Referral to emergency

If any of the following are present or suspected, please refer the patient to the emergency department (via ambulance if necessary) or seek emergent medical advice if in a remote region.

  • concerns of systemic infection including:
    • febrile greater than 38°
    • haemodynamic instability
  • severe/uncontrolled pain unresponsive to first-line management
  • significant or uncontrolled per rectum (PR) bleeding
  • suspected bowel obstruction, potential symptoms include
    • inability to pass any bowel motions or gas
    • significant change in bowel habits
    • distended abdomen, abdominal pain and cramping
    • nausea/vomiting

Please contact the on-call registrar to discuss your concerns prior to referral.

For clinical advice, please telephone the relevant specialty service.

Most local health networks have dedicated inflammatory bowel disease (IBD) services. If a patient is known to one of these services, please contact the relevant IBD service prior to outpatient referral.

For more urgent clinical advice, please telephone the relevant metropolitan Local Health Network switchboard and ask to speak to the relevant specialty service.

Central Adelaide Local Health Network

Northern Adelaide Local Health Network

Southern Adelaide Local Health Network

Crohn’s and Colitis Australia

Category 1 (appointment clinically indicated within 30 days)

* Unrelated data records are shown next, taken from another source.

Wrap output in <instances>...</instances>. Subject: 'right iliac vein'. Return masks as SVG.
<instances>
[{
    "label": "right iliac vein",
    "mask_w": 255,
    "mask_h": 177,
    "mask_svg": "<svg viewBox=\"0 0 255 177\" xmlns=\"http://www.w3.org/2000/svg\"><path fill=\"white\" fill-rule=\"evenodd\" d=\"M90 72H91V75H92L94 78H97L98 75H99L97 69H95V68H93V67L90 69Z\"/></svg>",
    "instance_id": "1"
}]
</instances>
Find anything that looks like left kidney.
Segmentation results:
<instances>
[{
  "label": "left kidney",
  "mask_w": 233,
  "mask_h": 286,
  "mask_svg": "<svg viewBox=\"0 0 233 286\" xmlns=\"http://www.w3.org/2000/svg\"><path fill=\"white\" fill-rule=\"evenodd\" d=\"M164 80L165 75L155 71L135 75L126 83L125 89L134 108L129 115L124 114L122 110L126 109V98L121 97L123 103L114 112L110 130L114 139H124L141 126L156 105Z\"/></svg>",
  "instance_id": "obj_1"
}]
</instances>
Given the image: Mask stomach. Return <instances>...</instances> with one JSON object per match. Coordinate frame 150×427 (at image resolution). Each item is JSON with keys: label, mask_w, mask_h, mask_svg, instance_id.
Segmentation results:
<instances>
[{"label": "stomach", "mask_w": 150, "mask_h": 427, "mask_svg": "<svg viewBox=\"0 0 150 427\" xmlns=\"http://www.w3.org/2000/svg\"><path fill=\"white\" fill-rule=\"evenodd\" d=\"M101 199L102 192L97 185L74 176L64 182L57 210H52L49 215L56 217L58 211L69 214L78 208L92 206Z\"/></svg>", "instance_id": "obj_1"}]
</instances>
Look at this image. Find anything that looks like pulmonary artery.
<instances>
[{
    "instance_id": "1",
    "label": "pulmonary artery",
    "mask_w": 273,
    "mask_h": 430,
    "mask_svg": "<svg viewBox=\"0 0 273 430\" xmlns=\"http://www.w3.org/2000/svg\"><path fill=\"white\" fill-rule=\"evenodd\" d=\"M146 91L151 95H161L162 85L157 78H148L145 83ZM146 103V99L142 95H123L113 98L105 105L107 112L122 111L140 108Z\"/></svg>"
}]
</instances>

  • persistent perineal sepsis
  • significant new change in bowel habit
  • suspected stricture
  • severe symptoms unresponsive to medical management

Category 2 (appointment clinically indicated within 90 days)

  • anal fistula with known Crohn’s disease
  • post resection follow up for inflammatory bowel disease

Category 3 (appointment clinically indicated within 365 days)

  • nil

For more on outpatient referrals, see the general referral information page.

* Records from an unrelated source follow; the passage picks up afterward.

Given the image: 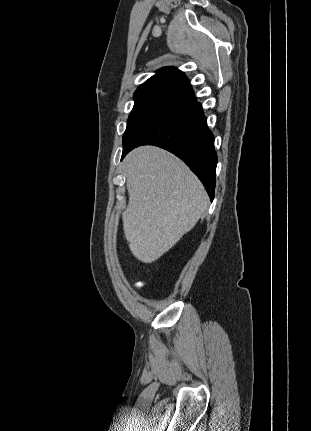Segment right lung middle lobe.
Returning a JSON list of instances; mask_svg holds the SVG:
<instances>
[{"mask_svg": "<svg viewBox=\"0 0 311 431\" xmlns=\"http://www.w3.org/2000/svg\"><path fill=\"white\" fill-rule=\"evenodd\" d=\"M180 99L176 95L155 90L136 91L134 93L135 104L123 135V148L147 122Z\"/></svg>", "mask_w": 311, "mask_h": 431, "instance_id": "1", "label": "right lung middle lobe"}]
</instances>
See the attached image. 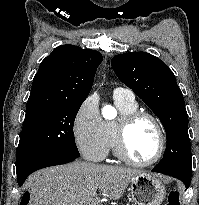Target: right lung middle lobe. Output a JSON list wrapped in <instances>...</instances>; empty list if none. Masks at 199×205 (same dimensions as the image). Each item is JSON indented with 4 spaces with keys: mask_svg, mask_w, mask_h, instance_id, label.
Instances as JSON below:
<instances>
[{
    "mask_svg": "<svg viewBox=\"0 0 199 205\" xmlns=\"http://www.w3.org/2000/svg\"><path fill=\"white\" fill-rule=\"evenodd\" d=\"M83 102L56 103L26 111L17 148V173L44 158L80 156L73 126Z\"/></svg>",
    "mask_w": 199,
    "mask_h": 205,
    "instance_id": "dd1d6c3e",
    "label": "right lung middle lobe"
}]
</instances>
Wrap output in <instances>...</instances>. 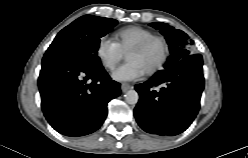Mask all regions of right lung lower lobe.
Returning a JSON list of instances; mask_svg holds the SVG:
<instances>
[{
  "label": "right lung lower lobe",
  "instance_id": "right-lung-lower-lobe-1",
  "mask_svg": "<svg viewBox=\"0 0 248 158\" xmlns=\"http://www.w3.org/2000/svg\"><path fill=\"white\" fill-rule=\"evenodd\" d=\"M43 113L66 136L96 131L107 116V104L120 95L96 55L46 51L38 79Z\"/></svg>",
  "mask_w": 248,
  "mask_h": 158
}]
</instances>
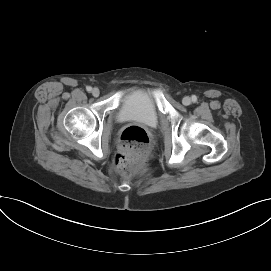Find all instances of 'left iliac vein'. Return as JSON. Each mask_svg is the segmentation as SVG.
Instances as JSON below:
<instances>
[{
  "mask_svg": "<svg viewBox=\"0 0 271 271\" xmlns=\"http://www.w3.org/2000/svg\"><path fill=\"white\" fill-rule=\"evenodd\" d=\"M191 102H192V100H191V98L188 97V96L184 97L183 100H182V103H183L184 105H190Z\"/></svg>",
  "mask_w": 271,
  "mask_h": 271,
  "instance_id": "left-iliac-vein-1",
  "label": "left iliac vein"
}]
</instances>
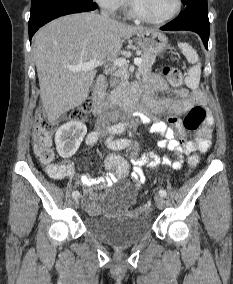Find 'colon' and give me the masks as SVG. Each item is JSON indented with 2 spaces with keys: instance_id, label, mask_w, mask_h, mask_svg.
Instances as JSON below:
<instances>
[{
  "instance_id": "colon-1",
  "label": "colon",
  "mask_w": 233,
  "mask_h": 284,
  "mask_svg": "<svg viewBox=\"0 0 233 284\" xmlns=\"http://www.w3.org/2000/svg\"><path fill=\"white\" fill-rule=\"evenodd\" d=\"M168 82L172 86H180L182 84V73L174 67H166L163 70ZM93 104L90 100L85 101L81 106L74 109L70 116L74 121H84L91 112ZM206 120V111L201 105L193 106L186 114L183 125L188 131L197 130ZM56 130V124L48 119L43 109H39L36 114V122L34 126V151L38 159L43 164H49L54 158L52 149V135ZM199 157L190 155L188 164L192 167L198 165ZM106 167L109 169L116 179H123L129 173V165L118 155H111L106 160ZM141 211H151V205L144 203L140 207Z\"/></svg>"
}]
</instances>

Essential referral information

Completion required before first appointment to ensure patients are ready for care. Please indicate in the referral if the patient is unable to access mandatory tests or investigations as they incur a cost or are unavailable locally.

  • identifies as Aboriginal and/or Torres Strait Islander  
  • relevant social history, including identifying if you feel your patient is from a vulnerable population and/or requires a third party to receive correspondence on their behalf
  • interpreter required
  • past medical/surgical history
  • family history
  • medications and allergies
  • smoking/alcohol and other drug status
  • presenting symptoms
    • abdominal pain/distention
    • details of stool frequency
    • nausea and vomiting
    • pain, swelling, and redness of the overlying skin if concerns of fistula or abscess
    • presence of discharge
    • signs of recent weight loss
    • previous management trialled and outcomes
    • social and emotional impact for example, acts of daily living/employment
  • height/weight
  • body mass index (BMI)
  • examination findings
    • abdominal examination
    • perineal and digital rectal examination (DRE) noting sphincter tone
  • pathology:
    • complete blood examination (CBE)
    • electrolytes urea and creatinine (EUC)
    • liver function test (LFT)
    • c-reactive protein (CRP)
  • reports of prior colonoscopies and any pathology of specimens removed
  • relevant diagnostic/imaging reports, including location of company and accession number

Additional information to assist triage categorisation

  • pathology
    • serum calprotectin, if performed
  • computed tomography (CT) fistulogram – sinogram (suspected fistula) – should not delay referral

Clinical management advice

Inflammatory bowel disease (IBD) related complications are best managed through a multi-disciplinary team service to provide the best outcome.

For chronic disease management we would recommend accessing the IBD nurses affiliated with the metropolitan local health networks.